→ WHAT THE TASK ASKS
If a line in the data holds "zástavě", copy that line out in full.

━━ GIVEN INFORMATION ━━

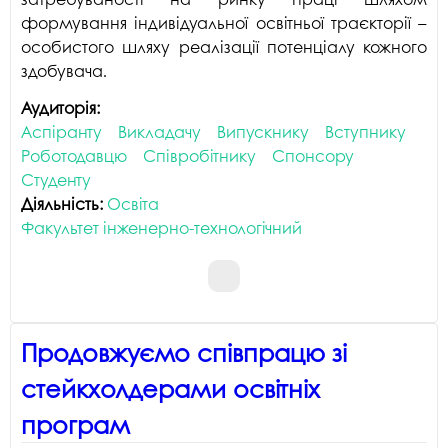
формування індивідуальної освітньої траєкторії –
особистого шляху реалізації потенціалу кожного
здобувача.
Аудиторія:
Аспіранту
Викладачу
Випускнику
Вступнику
Роботодавцю
Співробітнику
Спонсору
Студенту
Діяльність:
Освіта
Факультет інженерно-технологічний
Продовжуємо співпрацю зі
стейкхолдерами освітніх
програм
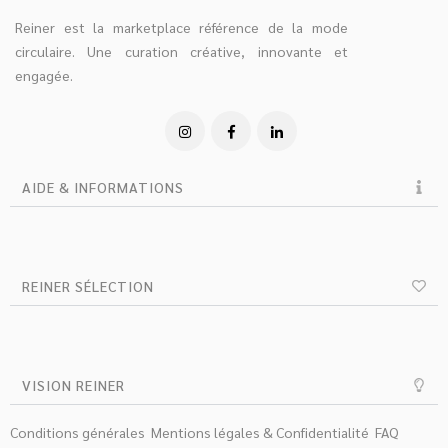
Reiner est la marketplace référence de la mode
circulaire. Une curation créative, innovante et
engagée.
AIDE & INFORMATIONS
REINER SÉLECTION
VISION REINER
Conditions générales
Mentions légales & Confidentialité
FAQ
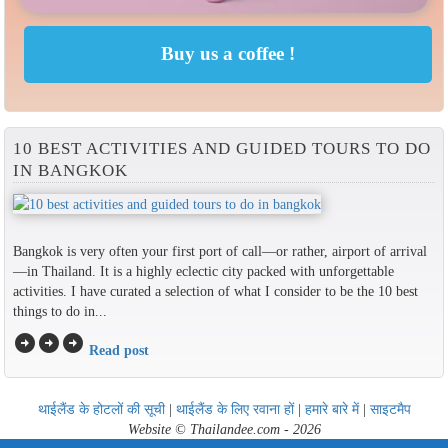
10 BEST ACTIVITIES AND GUIDED TOURS TO DO
IN BANGKOK
Bangkok is very often your first port of call—or rather, airport of arrival
—in Thailand. It is a highly eclectic city packed with unforgettable
activities. I have curated a selection of what I consider to be the 10 best
things to do in...
arrow_circle_right
arrow_circle_right
arrow_circle_right
Read post
थाईलैंड के होटलों की सूची
|
थाईलैंड के लिए रवाना हों
|
हमारे बारे में
|
साइटमैप
Website © Thailandee.com - 2026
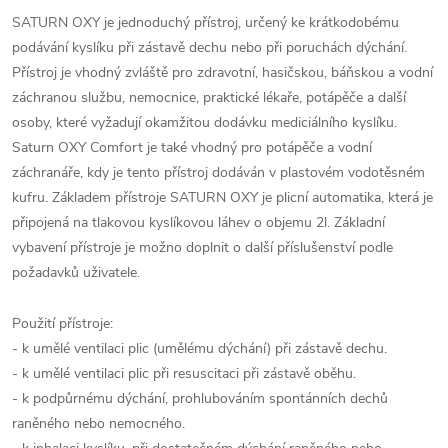
SATURN OXY je jednoduchý přístroj, určený ke krátkodobému
podávání kyslíku při zástavě dechu nebo při poruchách dýchání.
Přístroj je vhodný zvláště pro zdravotní, hasičskou, báňskou a vodní
záchranou službu, nemocnice, praktické lékaře, potápěče a další
osoby, které vyžadují okamžitou dodávku mediciálního kyslíku.
Saturn OXY Comfort je také vhodný pro potápěče a vodní
záchranáře, kdy je tento přístroj dodáván v plastovém vodotěsném
kufru. Základem přístroje SATURN OXY je plicní automatika, která je
připojená na tlakovou kyslíkovou láhev o objemu 2l. Základní
vybavení přístroje je možno doplnit o další příslušenství podle
požadavků uživatele.
Použití přístroje:
- k umělé ventilaci plic (umělému dýchání) při zástavě dechu.
- k umělé ventilaci plic při resuscitaci při zástavě oběhu.
- k podpůrnému dýchání, prohlubováním spontánních dechů
raněného nebo nemocného.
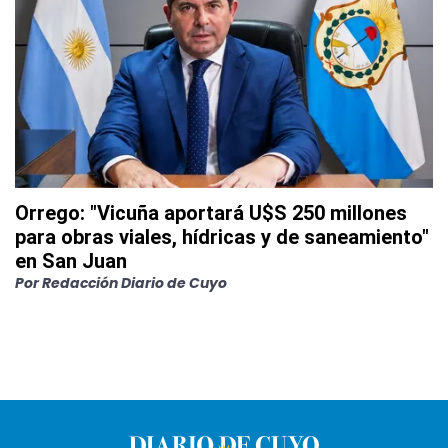
Orrego: "Vicuña aportará U$S 250 millones
para obras viales, hídricas y de saneamiento"
en San Juan
Por
Redacción Diario de Cuyo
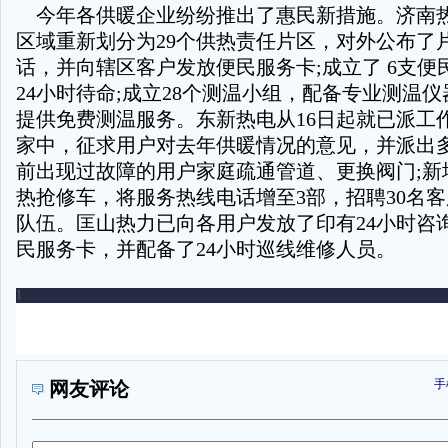
今年各供暖企业纷纷推出了惠民新措施。济南
区域重新划分为29个供热责任片区，对外公布了
话，并向辖区客户发放便民服务卡;成立了 6支便
24小时待命;成立28个测温小组，配备专业测温
提供免费测温服务。东新热电从16日起就已派工
家中，征求用户对去年供暖情况的意见，并派出
前出现过故障的用户家庭疏通管道、更换阀门;新
热抢修车，将服务热线电话增至3部，招聘30名
队伍。匡山热力已向各用户发放了印有24小时咨
民服务卡，并配备了24小时巡线维修人员。
手
网友评论
1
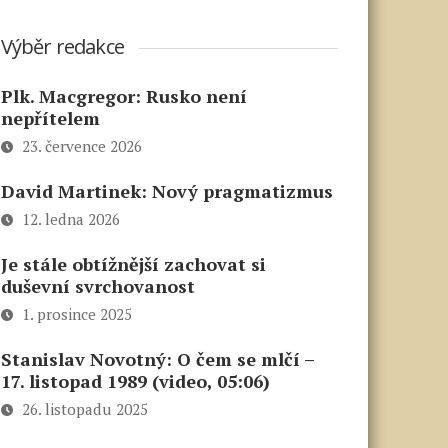
Výběr redakce
Plk. Macgregor: Rusko není
nepřítelem
23. července 2026
David Martinek: Nový pragmatizmus
12. ledna 2026
Je stále obtížnější zachovat si
duševní svrchovanost
1. prosince 2025
Stanislav Novotný: O čem se mlčí –
17. listopad 1989 (video, 05:06)
26. listopadu 2025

━━━

→ WRITTEN SOLUTION
podávání kyslíku při zástavě dechu nebo při poruchách dýchání.
- k umělé ventilaci plic (umělému dýchání) při zástavě dechu.
- k umělé ventilaci plic při resuscitaci při zástavě oběhu.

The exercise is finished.